1.000’İN ÜZERİNDE SIĞINAK DESTEĞİ
Mor Çatı bugüne kadar üç sığınak çalışması yürüttü ve toplamda 1.000’in üzerinde bayan ve çocuğa sığınak takviyesi sağladı. Sayılar yıllara nazaran değişiklik gösterse de sığınak gereksinimi her yıl bir evvelkinden fazla: “Kadınların şiddet uygulayanın meskenden uzaklaştırılmasıyla ilgili tüzel sistemlerdeki makûs uygulamalar, ekonomik ve toplumsal takviyelerin yetersizliği üzere nedenlerle sığınaklara günden güne daha fazla muhtaçlık duyduklarını söylemek mümkün.”
KİM BU GÖNÜLLÜLER?
Mor Çatı bayandan bayana dayanışmayı temel alan bir yapı olarak yoluna devam ediyor.

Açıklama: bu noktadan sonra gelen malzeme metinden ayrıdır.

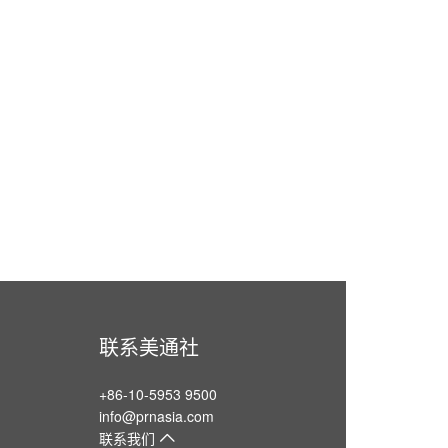
联系美通社
+86-10-5953 9500
info@prnasia.com
联系我们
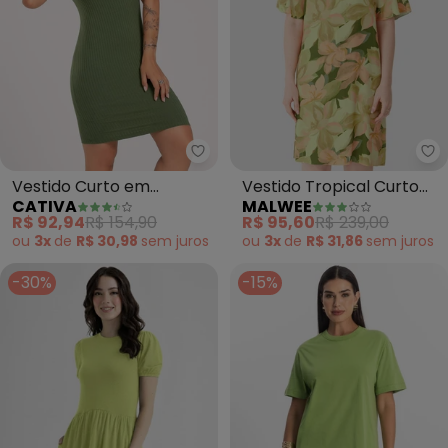
Cativa - Vestido Curto em Can
Ma
Vestido Curto em
Vestido Tropical Curto
CATIVA
MALWEE
Canelado (Verde)
Amplo em Viscolinho
R$ 92,94
R$ 154,90
R$ 95,60
R$ 239,00
(Verde)
ou
3x
de
R$ 30,98
sem
juros
ou
3x
de
R$ 31,86
sem
juros
-30%
-15%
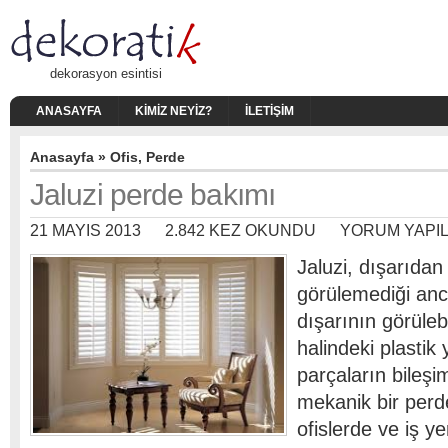
dekorasyon esintisi
ANASAYFA
KIMIZ NEYIZ?
İLETIŞIM
Anasayfa
»
Ofis
,
Perde
Jaluzi perde bakımı
21 MAYIS 2013
2.842 KEZ OKUNDU
YORUM YAPI
Jaluzi, dışarıdan 
görülemediği anc
dışarının görülebil
halindeki plastik
parçaların bileş
mekanik bir perd
ofislerde ve iş y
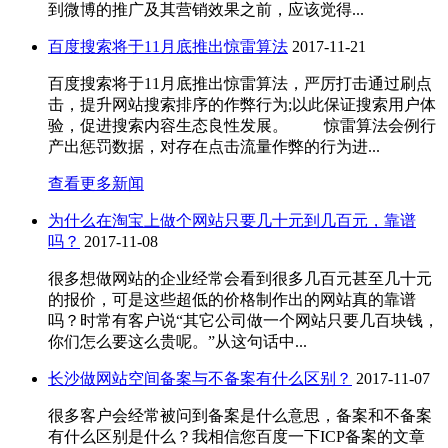
到微博的推广及其营销效果之前，应该觉得...
百度搜索将于11月底推出惊雷算法
2017-11-21
百度搜索将于11月底推出惊雷算法，严厉打击通过刷点
击，提升网站搜索排序的作弊行为;以此保证搜索用户体
验，促进搜索内容生态良性发展。 惊雷算法会例行
产出惩罚数据，对存在点击流量作弊的行为进...
查看更多新闻
为什么在淘宝上做个网站只要几十元到几百元，靠谱
吗？
2017-11-08
很多想做网站的企业经常会看到很多几百元甚至几十元
的报价，可是这些超低的价格制作出的网站真的靠谱
吗？时常有客户说“其它公司做一个网站只要几百块钱，
你们怎么要这么贵呢。”从这句话中...
长沙做网站空间备案与不备案有什么区别？
2017-11-07
很多客户会经常被问到备案是什么意思，备案和不备案
有什么区别是什么？我相信您百度一下ICP备案的文章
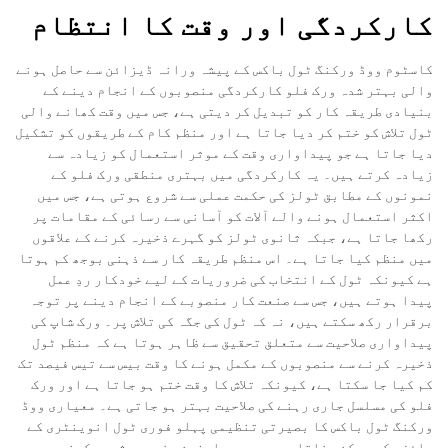
کارکردگی اور وقت کا انتظام
کاسٹوم ووڈ ورکنگ ٹول باکس کے پیشہ ورانہ ڈیزائن سے حاصل ہونے
والی بہتر شدہ ورک فلو کارکردگی منصوبوں کے انجام دینے کے
بنیادی طریقہ کار کو تبدیل کر دیتی ہے، جس میں وقت کھانے والی
ٹول تلاش کو ختم کر دیا جاتا ہے اور منظم کام کے طریقوں کو تشکیل
دیا جاتا ہے جو پیداواری وقت کے موثر استعمال کو زیادہ سے
زیادہ کرتے ہیں۔ یہ کارکردگی میں بہتری منطقی ورک فلو کے
نمونوں کے مطابق ٹولز کی حکمت عملی سے شروع ہوتی ہے، جس میں
اکثر استعمال ہونے والے آلات کو آسانی سے رسائی کے مقامات پر
رکھا جاتا ہے، جبکہ ثانوی ٹولز کو گہرے ذخیرہ کرنے کے علاقوں
میں منظم کیا جاتا ہے۔ اس منظم طریقہ کار سے ذہنی بوجھ کم ہوتا
ہے کیونکہ ٹول کے انتخاب کی ضروریات کے لیے خودکار ردِ عمل
پیدا ہوتے ہیں، جس سے صنعت کار منصوبے کے انجام دینے پر توجہ
برقرار رکھ سکتے ہیں، نہ کہ ٹول کی جگہ کی تلاش پر۔ ورک شاپ کی
پیداواری صلاحیت سے متعلق تحقیق سے ظاہر ہوتا ہے کہ منظم ٹول
ذخیرہ کرنے سے منصوبوں کے مکمل ہونے کا وقت بیس سے تیس فیصد تک
کم کیا جا سکتا ہے، کیونکہ تلاش کا وقت ختم ہو جاتا ہے اور ورک
فلو کی مسلسل جاری رہنے کی صلاحیت بہتر ہو جاتی ہے۔ معیاری ووڈ
ورکنگ ٹول باکس کا بصیرتی تنظیمی پہلو فوری ٹول انوینٹری کے
جائزے کو ممکن بناتا ہے، جس سے صارفین منصوبہ شروع کرنے سے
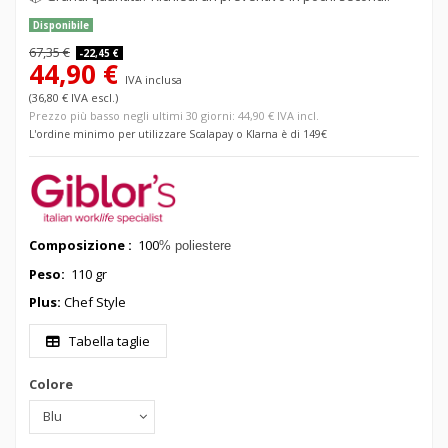
Disponibile
67,35 €
-22,45 €
44,90 €
IVA inclusa
(36,80 € IVA escl.)
Prezzo più basso negli ultimi 30 giorni: 44,90 € IVA incl.
L'ordine minimo per utilizzare Scalapay o Klarna è di 149€
Composizione :
100
% poliestere
Peso:
110 gr
Plus:
Chef Style
Tabella taglie
Colore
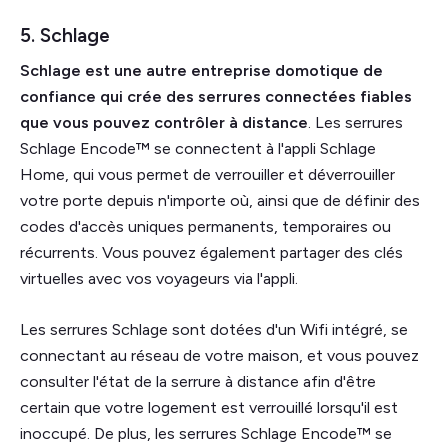
5. Schlage
Schlage est une autre entreprise domotique de
confiance qui crée des serrures connectées fiables
que vous pouvez contrôler à distance
. Les serrures
Schlage Encode™ se connectent à l'appli Schlage
Home, qui vous permet de verrouiller et déverrouiller
votre porte depuis n'importe où, ainsi que de définir des
codes d'accès uniques permanents, temporaires ou
récurrents. Vous pouvez également partager des clés
virtuelles avec vos voyageurs via l'appli.
Les serrures Schlage sont dotées d'un Wifi intégré, se
connectant au réseau de votre maison, et vous pouvez
consulter l'état de la serrure à distance afin d'être
certain que votre logement est verrouillé lorsqu'il est
inoccupé. De plus, les serrures Schlage Encode™ se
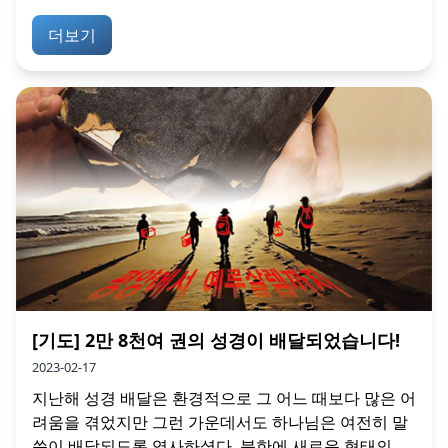
더보기
[기도] 2만 8천여 권의 성경이 배달되었습니다!
2023-02-17
지난해 성경 배달은 환경적으로 그 어느 때보다 많은 어
려움을 겪었지만 그런 가운데서도 하나님은 여전히 말
씀이 배달되도록 역사하셨다. 북한에 새로운 형태의...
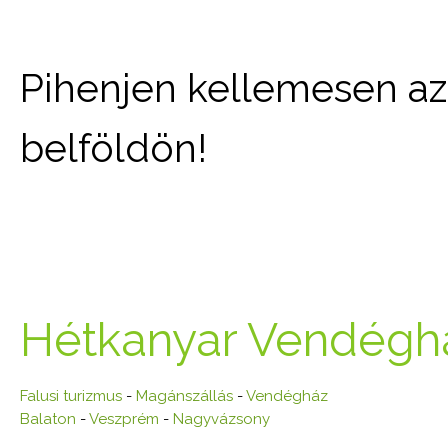
Pihenjen kellemesen az 
belföldön!
Hétkanyar Vendégh
Falusi turizmus
-
Magánszállás
-
Vendégház
Balaton
-
Veszprém
-
Nagyvázsony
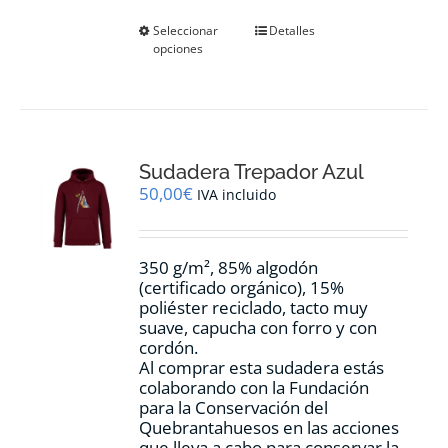
Este
Seleccionar
Detalles
opciones
producto
tiene
múltiples
variantes.
Las
opciones
Sudadera Trepador Azul
se
pueden
50,00
€
IVA incluido
elegir
en
la
350 g/m², 85% algodón
página
(certificado orgánico), 15%
de
poliéster reciclado, tacto muy
producto
suave, capucha con forro y con
cordón.
Al comprar esta sudadera estás
colaborando con la Fundación
para la Conservación del
Quebrantahuesos en las acciones
que lleva a cabo para conservar la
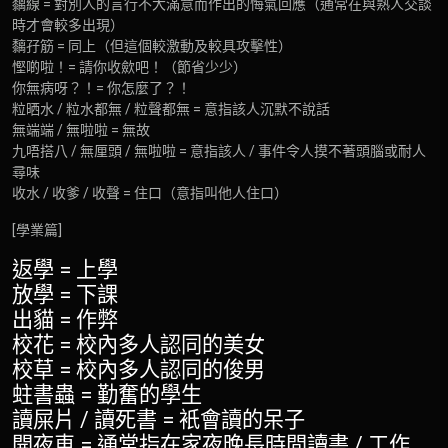
黐線 = 對別人的言行不大滿意而作出的悔氣回應（通常在與熟人交談
時才會較多出現）
黐孖筋 = 同上（但這個較激動及較具攻擊性）
慳啲啦！= 請你收歛吧！（節省少少）
你無病呀？！= 你怎麼了？！
粒晒水 / 粒水都無 / 粒聲都無 = 意指該人沉默不說話
無端端 / 無啦啦 = 無故
九唔搭八 / 無厘頭 / 無啦啦 = 意指該人 / 事件令人摸不著頭腦或耐人
尋味
收水 / 收爹 / 收聲 = 住口（意指叫他人住口）
[學業篇]
返學 = 上學
放學 = 下課
出貓 = 作弊
校花 = 校內多人認同的美女
校草 = 校內多人認同的俊男
蛀書蟲 = 勤奮的學生
讀屎片 / 讀死書 = 衹會讀的呆子
開夜車 = 通常指在家夜晚長時間讀書 / 工作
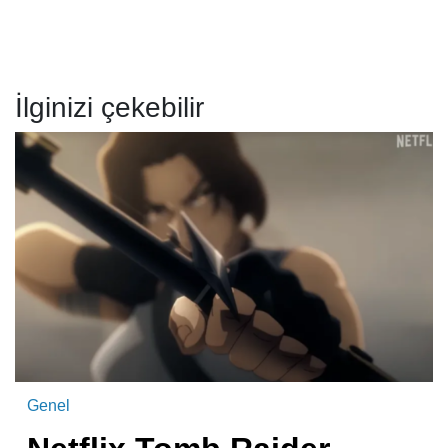
İlginizi çekebilir
Genel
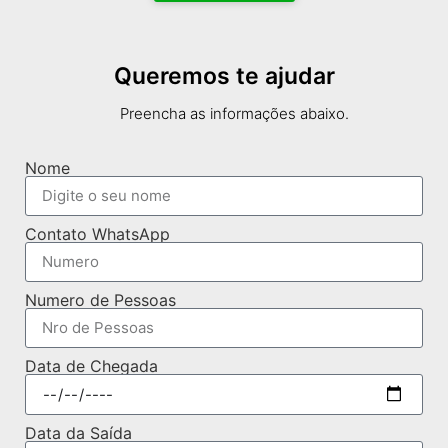
Queremos te ajudar
Preencha as informações abaixo.
Nome
Contato WhatsApp
Numero de Pessoas
Data de Chegada
Data da Saída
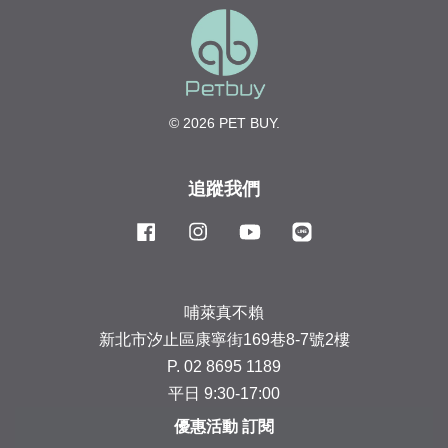
© 2026 PET BUY.
追蹤我們
Facebook
Instagram
YouTube
Line
哺萊真不賴
新北市汐止區康寧街169巷8-7號2樓
P. 02 8695 1189
平日 9:30-17:00
優惠活動 訂閱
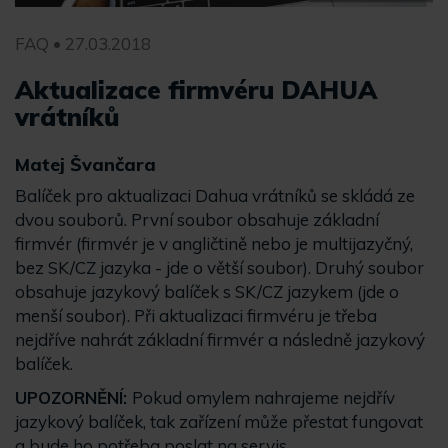
FAQ • 27.03.2018
Aktualizace firmvéru DAHUA
vrátníků
Matej Švančara
Balíček pro aktualizaci Dahua vrátníků se skládá ze
dvou souborů. První soubor obsahuje základní
firmvér (firmvér je v angličtině nebo je multijazyčný,
bez SK/CZ jazyka - jde o větší soubor). Druhý soubor
obsahuje jazykový balíček s SK/CZ jazykem (jde o
menší soubor). Při aktualizaci firmvéru je třeba
nejdříve nahrát základní firmvér a následně jazykový
balíček.
UPOZORNĚNÍ:
Pokud omylem nahrajeme nejdřív
jazykový balíček, tak zařízení může přestat fungovat
a bude ho potřeba poslat na servis.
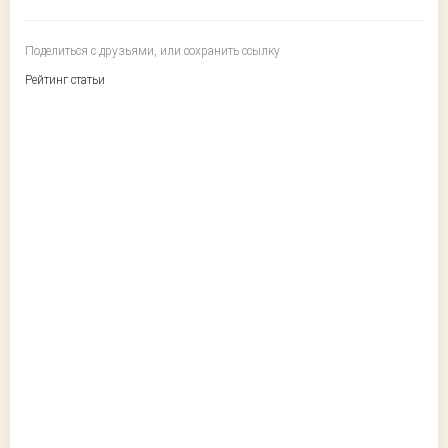
Поделиться с друзьями, или сохранить ссылку
Рейтинг статьи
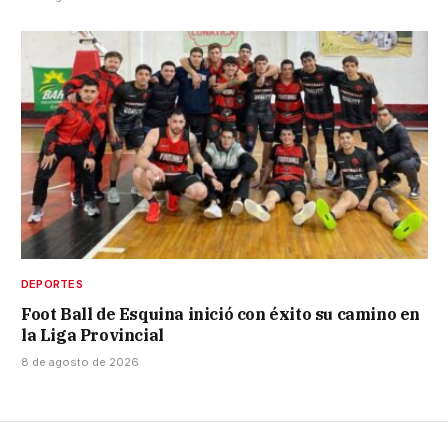
DEPORTES
Foot Ball de Esquina inició con éxito su camino en
la Liga Provincial
8 de agosto de 2026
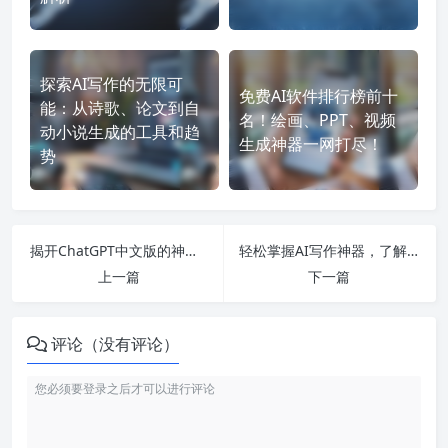
探索AI写作的无限可
免费AI软件排行榜前十
能：从诗歌、论文到自
名！绘画、PPT、视频
动小说生成的工具和趋
生成神器一网打尽！
势
揭开ChatGPT中文版的神秘面纱：从技术原理到实际应用全攻略
轻松掌握AI写作神器，了解各大免费工具和智能助手的完美攻略！
上一篇
下一篇
评论（没有评论）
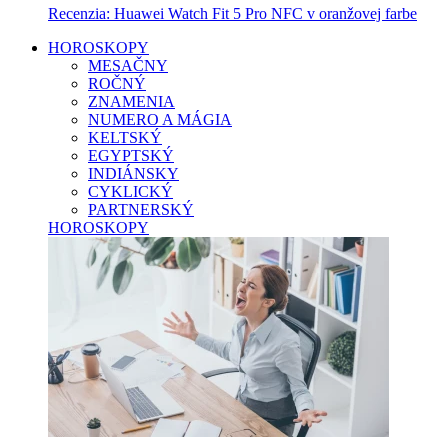
Recenzia: Huawei Watch Fit 5 Pro NFC v oranžovej farbe
HOROSKOPY
MESAČNY
ROČNÝ
ZNAMENIA
NUMERO A MÁGIA
KELTSKÝ
EGYPTSKÝ
INDIÁNSKY
CYKLICKÝ
PARTNERSKÝ
HOROSKOPY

Bu nedenle gönüllülük, vakfın en temel bileşenlerinden biri: “Mor Çatı 35 senede buraya yolu düşen bayanların gönüllülüğü ve emeğiyle var oldu. Sırf makul uzmanlıklar üzerinden mesleksel dayanak vermek değil, bayanlarla dayanışmak ve feminist gayretin bir modülü olmak için kurduğumuz bir gönüllülük çerçevemiz var.”